-- About this exercise --
Which lines in the records below include the word "instagram"? Report each of them in full.

-- The data --
--- START ---
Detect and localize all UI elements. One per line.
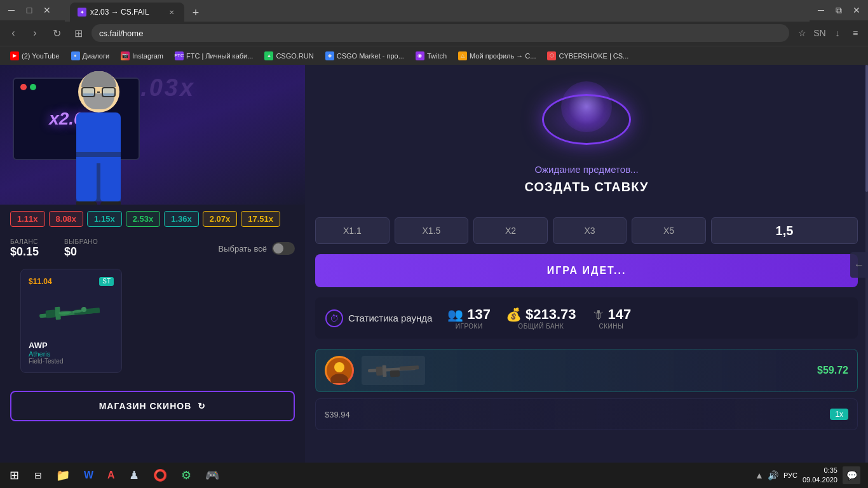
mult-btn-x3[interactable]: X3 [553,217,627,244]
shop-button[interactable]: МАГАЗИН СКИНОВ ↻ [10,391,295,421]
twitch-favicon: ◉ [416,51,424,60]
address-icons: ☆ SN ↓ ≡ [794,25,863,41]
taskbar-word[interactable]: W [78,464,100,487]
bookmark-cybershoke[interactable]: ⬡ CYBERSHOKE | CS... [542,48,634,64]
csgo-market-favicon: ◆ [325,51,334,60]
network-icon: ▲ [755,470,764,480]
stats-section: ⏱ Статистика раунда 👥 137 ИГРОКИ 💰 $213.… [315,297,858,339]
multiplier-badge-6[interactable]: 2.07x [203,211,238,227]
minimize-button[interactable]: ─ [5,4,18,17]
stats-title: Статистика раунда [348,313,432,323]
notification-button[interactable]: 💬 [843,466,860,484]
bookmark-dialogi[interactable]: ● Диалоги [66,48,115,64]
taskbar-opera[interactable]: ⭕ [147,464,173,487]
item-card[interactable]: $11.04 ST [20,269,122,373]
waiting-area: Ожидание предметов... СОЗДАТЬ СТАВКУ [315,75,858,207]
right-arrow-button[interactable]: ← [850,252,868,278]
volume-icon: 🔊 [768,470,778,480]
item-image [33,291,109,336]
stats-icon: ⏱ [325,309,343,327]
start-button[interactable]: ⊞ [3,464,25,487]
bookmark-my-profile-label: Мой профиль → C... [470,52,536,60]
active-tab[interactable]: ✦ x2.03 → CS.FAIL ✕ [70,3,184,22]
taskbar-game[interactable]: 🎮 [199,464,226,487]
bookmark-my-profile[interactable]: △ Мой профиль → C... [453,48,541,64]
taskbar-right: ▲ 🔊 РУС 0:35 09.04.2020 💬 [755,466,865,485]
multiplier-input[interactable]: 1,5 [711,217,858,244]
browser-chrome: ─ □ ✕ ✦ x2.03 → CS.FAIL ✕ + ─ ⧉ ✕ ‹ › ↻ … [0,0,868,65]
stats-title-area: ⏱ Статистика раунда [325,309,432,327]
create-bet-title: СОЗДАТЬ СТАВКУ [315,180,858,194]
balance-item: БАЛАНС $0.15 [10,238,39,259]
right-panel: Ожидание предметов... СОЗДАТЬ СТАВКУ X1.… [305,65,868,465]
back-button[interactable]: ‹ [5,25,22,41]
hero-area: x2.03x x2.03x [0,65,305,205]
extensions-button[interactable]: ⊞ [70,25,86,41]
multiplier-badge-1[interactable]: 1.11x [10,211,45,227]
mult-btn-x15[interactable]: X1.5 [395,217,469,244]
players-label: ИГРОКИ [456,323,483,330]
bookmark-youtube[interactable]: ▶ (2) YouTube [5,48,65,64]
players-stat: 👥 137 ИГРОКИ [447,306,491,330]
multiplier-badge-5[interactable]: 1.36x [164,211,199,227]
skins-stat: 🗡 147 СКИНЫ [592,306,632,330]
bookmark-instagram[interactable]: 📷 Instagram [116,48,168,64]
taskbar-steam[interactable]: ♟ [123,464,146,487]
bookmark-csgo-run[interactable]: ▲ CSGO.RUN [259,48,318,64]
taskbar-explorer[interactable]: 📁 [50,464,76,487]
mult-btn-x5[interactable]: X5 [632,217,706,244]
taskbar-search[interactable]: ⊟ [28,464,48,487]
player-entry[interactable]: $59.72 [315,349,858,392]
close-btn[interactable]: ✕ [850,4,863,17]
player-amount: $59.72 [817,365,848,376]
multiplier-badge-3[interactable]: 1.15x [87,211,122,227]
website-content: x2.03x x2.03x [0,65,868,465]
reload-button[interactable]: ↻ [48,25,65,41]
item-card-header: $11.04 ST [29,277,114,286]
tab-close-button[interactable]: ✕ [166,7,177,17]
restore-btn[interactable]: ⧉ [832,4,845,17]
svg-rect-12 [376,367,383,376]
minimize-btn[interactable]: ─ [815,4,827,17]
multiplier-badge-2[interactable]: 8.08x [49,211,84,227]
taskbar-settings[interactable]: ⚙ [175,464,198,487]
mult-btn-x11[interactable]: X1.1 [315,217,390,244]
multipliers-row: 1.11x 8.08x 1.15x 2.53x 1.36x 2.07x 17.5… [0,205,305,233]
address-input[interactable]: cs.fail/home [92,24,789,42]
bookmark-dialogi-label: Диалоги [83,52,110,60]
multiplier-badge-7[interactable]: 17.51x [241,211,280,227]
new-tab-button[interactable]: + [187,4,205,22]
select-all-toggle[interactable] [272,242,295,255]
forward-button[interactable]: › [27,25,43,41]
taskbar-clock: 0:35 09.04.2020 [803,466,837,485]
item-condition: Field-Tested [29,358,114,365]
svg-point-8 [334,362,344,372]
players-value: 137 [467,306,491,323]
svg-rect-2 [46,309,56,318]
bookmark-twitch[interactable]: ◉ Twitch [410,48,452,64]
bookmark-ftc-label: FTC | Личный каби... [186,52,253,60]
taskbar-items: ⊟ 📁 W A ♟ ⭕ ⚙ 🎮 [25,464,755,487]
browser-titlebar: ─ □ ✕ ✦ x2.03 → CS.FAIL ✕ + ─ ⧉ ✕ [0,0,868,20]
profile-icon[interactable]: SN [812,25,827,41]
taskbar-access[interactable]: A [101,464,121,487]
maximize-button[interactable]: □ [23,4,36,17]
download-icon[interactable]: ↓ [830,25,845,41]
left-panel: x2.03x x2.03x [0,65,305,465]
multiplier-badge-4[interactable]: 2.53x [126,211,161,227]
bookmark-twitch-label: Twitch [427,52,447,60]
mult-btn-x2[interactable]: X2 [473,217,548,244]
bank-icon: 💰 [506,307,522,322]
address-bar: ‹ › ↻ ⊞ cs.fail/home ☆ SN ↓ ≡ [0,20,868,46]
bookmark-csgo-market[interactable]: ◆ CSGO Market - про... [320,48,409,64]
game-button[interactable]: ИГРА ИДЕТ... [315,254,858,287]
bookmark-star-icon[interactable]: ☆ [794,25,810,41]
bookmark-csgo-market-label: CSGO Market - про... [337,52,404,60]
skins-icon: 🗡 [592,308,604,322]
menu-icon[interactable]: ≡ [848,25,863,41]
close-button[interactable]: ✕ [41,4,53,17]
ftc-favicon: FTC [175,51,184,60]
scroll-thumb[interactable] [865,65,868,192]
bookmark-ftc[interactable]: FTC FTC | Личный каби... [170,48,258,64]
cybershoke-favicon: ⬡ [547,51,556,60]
--- END ---
--- START ---
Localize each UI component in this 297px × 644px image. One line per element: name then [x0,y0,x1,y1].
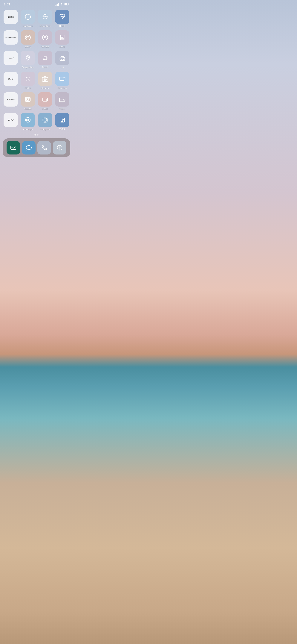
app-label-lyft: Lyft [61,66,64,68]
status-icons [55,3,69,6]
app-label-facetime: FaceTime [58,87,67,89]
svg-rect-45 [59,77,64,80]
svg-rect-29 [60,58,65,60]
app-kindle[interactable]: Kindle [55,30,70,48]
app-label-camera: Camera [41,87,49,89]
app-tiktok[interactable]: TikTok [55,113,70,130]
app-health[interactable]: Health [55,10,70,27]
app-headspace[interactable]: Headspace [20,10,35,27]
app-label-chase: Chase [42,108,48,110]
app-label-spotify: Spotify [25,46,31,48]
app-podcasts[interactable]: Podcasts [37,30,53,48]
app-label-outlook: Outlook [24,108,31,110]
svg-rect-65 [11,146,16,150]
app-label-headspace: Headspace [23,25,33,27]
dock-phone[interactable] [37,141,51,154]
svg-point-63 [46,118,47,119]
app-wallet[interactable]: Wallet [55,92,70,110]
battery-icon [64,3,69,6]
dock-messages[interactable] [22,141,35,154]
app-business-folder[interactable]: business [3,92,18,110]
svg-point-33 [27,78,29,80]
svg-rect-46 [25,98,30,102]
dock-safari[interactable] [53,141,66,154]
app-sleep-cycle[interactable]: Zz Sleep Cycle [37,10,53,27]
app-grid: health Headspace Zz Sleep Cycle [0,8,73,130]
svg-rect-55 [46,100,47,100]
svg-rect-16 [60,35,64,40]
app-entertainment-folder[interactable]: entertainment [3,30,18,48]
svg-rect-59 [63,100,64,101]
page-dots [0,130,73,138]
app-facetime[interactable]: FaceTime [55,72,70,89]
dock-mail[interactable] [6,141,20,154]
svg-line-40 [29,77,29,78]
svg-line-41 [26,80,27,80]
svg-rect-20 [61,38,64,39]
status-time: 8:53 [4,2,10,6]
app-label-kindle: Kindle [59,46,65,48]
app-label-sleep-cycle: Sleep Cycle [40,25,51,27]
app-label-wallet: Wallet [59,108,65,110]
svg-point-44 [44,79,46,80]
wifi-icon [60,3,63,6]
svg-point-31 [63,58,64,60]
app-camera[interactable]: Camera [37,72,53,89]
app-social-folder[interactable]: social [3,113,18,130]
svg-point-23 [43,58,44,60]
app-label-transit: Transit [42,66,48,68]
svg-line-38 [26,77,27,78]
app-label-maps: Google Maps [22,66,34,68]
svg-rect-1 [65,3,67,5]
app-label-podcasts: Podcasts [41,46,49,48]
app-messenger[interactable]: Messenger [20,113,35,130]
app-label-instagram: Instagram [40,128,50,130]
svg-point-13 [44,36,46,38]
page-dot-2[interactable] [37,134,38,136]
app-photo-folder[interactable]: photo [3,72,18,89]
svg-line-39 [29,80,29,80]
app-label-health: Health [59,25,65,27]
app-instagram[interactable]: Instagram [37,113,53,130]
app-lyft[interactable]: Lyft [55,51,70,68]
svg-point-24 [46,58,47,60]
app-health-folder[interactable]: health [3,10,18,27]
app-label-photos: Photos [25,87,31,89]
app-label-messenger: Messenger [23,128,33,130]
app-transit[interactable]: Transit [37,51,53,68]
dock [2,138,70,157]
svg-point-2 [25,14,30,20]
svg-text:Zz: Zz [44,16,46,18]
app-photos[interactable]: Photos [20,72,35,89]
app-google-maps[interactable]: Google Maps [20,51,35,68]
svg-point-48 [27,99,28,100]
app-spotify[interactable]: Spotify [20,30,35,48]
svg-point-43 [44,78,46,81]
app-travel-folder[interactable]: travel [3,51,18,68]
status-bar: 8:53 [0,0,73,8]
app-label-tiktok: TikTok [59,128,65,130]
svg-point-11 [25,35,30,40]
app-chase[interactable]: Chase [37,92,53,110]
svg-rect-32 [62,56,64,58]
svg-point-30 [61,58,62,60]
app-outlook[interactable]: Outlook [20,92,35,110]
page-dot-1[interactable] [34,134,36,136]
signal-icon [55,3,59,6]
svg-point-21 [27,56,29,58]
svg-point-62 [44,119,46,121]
--- END ---
-- Expected answer --
bookmark-instagram[interactable]: 📷 Instagram [116,48,168,64]
app-label-instagram: Instagram [40,128,50,130]
app-instagram[interactable]: Instagram [37,113,53,130]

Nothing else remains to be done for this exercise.